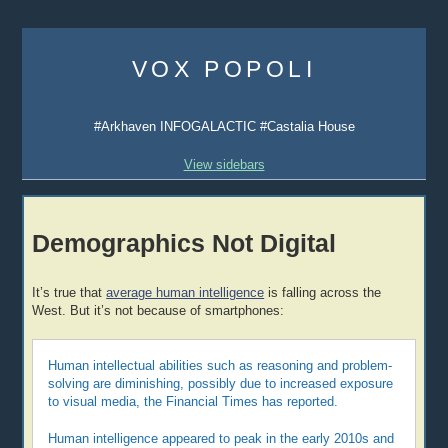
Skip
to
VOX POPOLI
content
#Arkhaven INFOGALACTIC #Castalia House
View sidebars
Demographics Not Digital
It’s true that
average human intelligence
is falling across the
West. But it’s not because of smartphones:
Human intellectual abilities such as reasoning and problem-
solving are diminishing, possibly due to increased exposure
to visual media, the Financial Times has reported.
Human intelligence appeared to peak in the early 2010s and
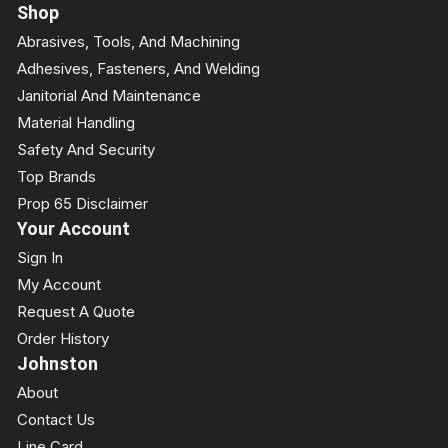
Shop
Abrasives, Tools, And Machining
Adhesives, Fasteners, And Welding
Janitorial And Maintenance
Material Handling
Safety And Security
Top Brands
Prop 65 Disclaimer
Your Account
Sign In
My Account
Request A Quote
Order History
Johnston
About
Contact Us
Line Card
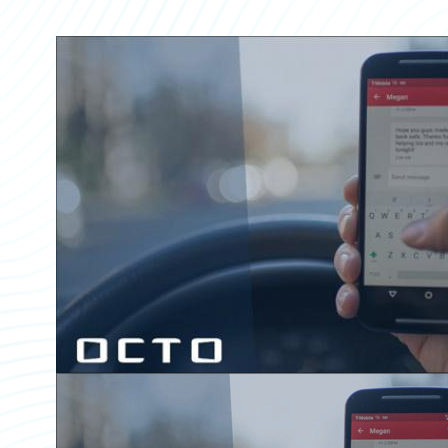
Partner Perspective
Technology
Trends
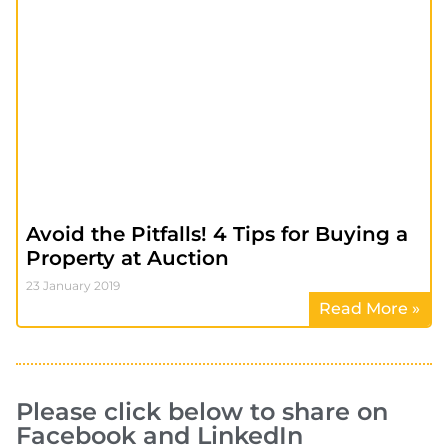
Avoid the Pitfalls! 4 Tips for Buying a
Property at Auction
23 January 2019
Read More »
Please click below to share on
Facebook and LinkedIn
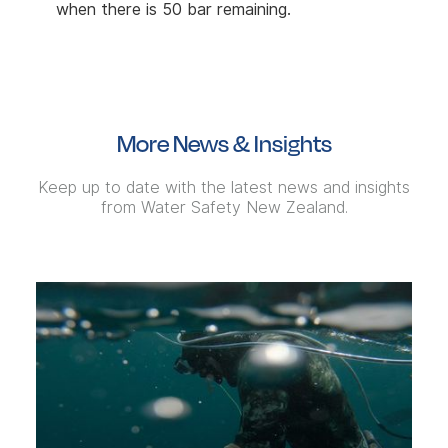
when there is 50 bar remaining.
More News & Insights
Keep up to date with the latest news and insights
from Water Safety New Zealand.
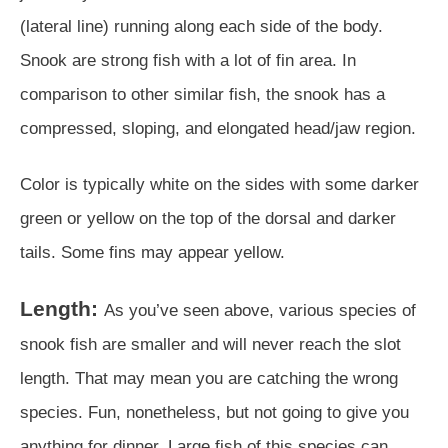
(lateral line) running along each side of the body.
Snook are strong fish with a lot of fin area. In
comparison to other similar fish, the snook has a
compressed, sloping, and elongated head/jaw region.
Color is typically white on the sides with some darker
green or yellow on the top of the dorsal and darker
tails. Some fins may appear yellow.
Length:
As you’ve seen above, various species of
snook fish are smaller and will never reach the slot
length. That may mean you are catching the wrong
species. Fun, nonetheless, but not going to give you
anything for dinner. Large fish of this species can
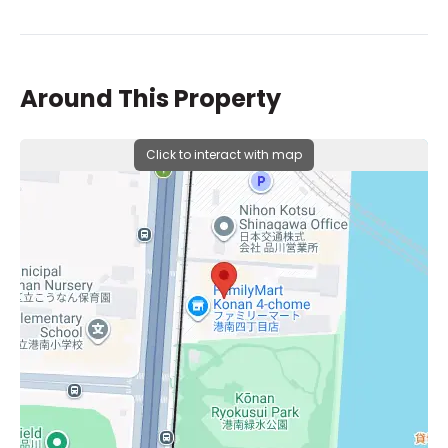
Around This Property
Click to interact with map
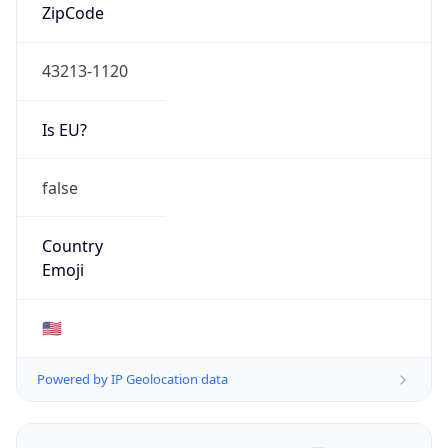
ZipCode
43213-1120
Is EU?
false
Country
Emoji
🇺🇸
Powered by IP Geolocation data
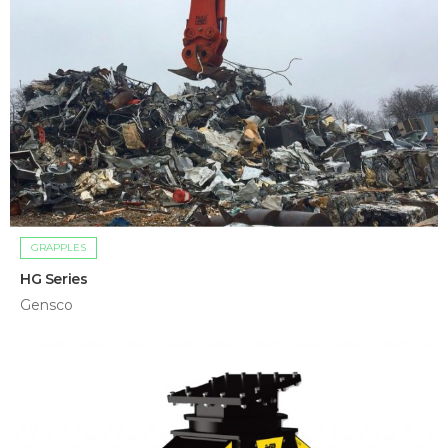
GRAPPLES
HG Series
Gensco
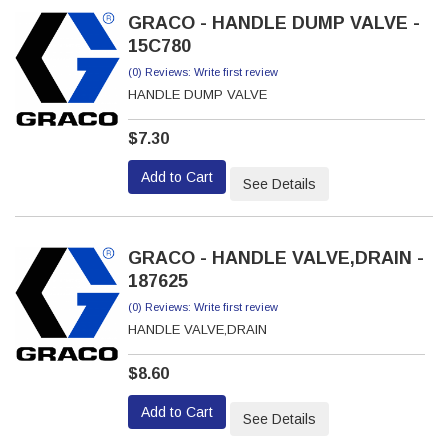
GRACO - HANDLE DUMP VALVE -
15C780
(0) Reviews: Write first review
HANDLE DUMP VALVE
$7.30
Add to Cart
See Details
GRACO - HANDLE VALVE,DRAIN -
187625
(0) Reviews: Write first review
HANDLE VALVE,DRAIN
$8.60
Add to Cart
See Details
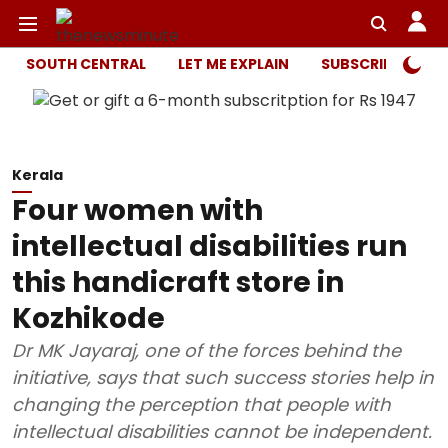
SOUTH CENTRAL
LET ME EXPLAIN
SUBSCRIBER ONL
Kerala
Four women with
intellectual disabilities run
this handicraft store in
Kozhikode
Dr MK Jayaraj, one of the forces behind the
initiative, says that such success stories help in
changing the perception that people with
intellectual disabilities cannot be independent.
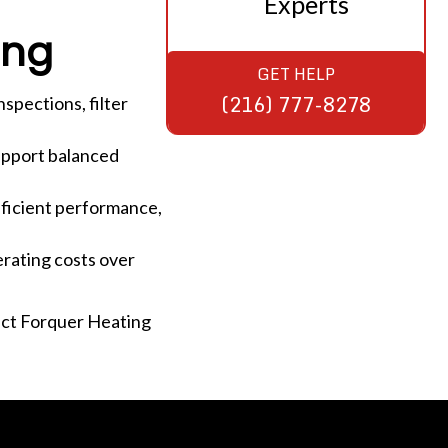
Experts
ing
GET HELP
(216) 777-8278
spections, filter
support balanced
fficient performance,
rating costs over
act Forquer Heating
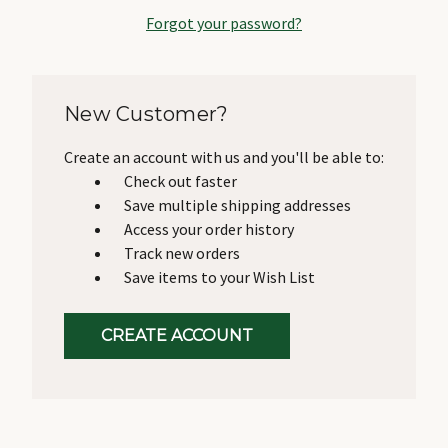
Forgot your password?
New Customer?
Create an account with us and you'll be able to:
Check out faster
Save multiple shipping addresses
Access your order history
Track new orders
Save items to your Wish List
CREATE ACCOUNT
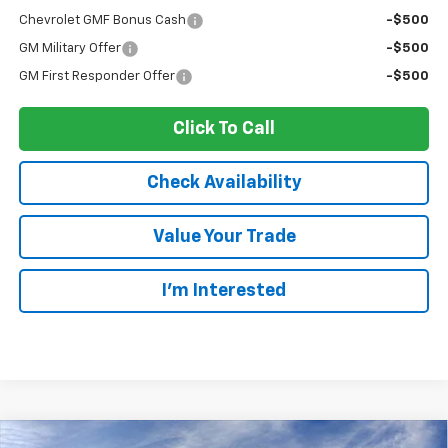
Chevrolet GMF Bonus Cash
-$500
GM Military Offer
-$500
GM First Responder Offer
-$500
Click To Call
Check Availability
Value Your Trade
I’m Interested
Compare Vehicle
* * *
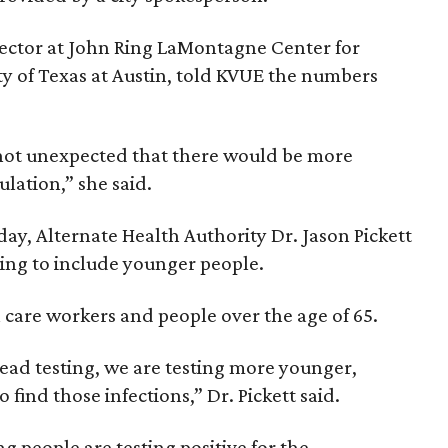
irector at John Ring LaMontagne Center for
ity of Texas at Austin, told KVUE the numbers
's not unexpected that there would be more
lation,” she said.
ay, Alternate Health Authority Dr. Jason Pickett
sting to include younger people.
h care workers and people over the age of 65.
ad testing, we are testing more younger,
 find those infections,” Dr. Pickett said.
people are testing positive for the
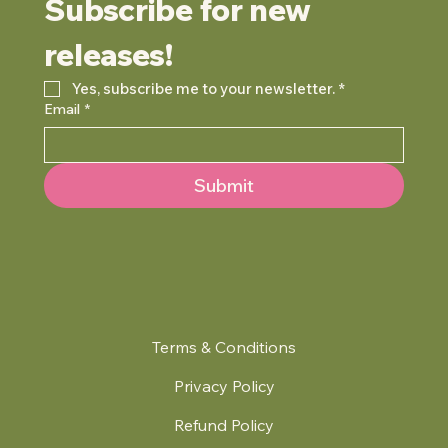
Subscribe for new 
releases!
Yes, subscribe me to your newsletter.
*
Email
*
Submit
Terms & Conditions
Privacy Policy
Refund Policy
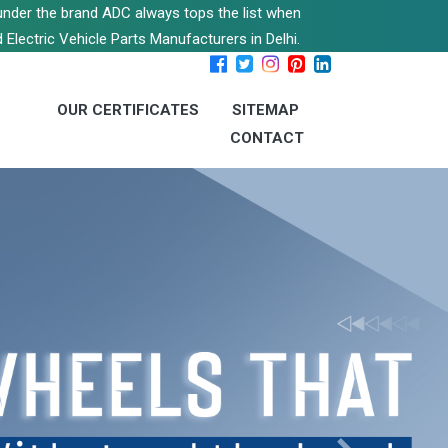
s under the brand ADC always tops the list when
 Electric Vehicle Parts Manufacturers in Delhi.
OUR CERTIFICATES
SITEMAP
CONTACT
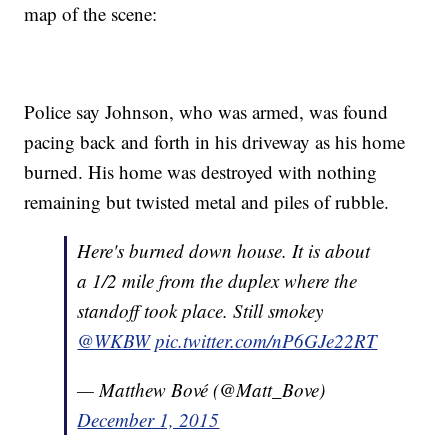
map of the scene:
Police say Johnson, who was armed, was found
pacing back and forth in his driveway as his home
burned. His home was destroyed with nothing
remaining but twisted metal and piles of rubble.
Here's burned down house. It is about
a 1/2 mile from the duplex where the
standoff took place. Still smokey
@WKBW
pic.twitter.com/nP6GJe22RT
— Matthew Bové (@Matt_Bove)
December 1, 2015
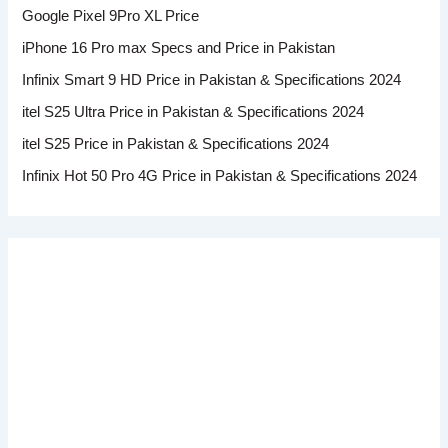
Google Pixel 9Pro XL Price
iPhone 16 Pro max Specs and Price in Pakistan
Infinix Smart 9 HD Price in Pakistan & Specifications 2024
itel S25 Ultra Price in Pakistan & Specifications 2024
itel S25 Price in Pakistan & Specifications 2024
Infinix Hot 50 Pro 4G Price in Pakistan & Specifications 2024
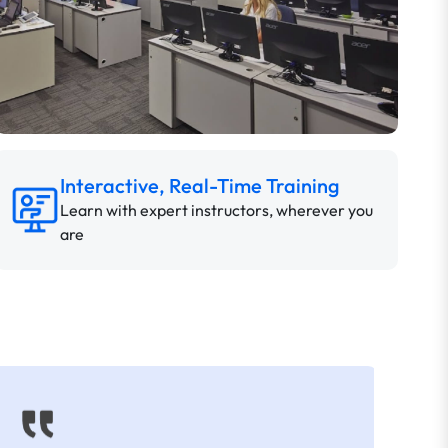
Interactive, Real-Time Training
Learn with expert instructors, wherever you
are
* * *
- **Required work**: Find where the line with "irector at John Ring LaMontagne Center for" sits in the material above and where the line with "iPhone 16 Pro max Specs and Price in Pakistan" sits. Set down exactly the lines from the first to the second, both included and nothing else, without pictures.

- **Response to this task**:
irector at John Ring LaMontagne Center for
ity of Texas at Austin, told KVUE the numbers
's not unexpected that there would be more
lation,” she said.
ay, Alternate Health Authority Dr. Jason Pickett
sting to include younger people.
h care workers and people over the age of 65.
ad testing, we are testing more younger,
 find those infections,” Dr. Pickett said.
people are testing positive for the
Subscribe for new 
releases!
Yes, subscribe me to your newsletter.
*
Email
*
Submit
Terms & Conditions
Privacy Policy
Refund Policy
s under the brand ADC always tops the list when
 Electric Vehicle Parts Manufacturers in Delhi.
OUR CERTIFICATES
SITEMAP
CONTACT
map of the scene:
Police say Johnson, who was armed, was found
pacing back and forth in his driveway as his home
burned. His home was destroyed with nothing
remaining but twisted metal and piles of rubble.
Here's burned down house. It is about
a 1/2 mile from the duplex where the
standoff took place. Still smokey
@WKBW
pic.twitter.com/nP6GJe22RT
— Matthew Bové (@Matt_Bove)
December 1, 2015
Google Pixel 9Pro XL Price
iPhone 16 Pro max Specs and Price in Pakistan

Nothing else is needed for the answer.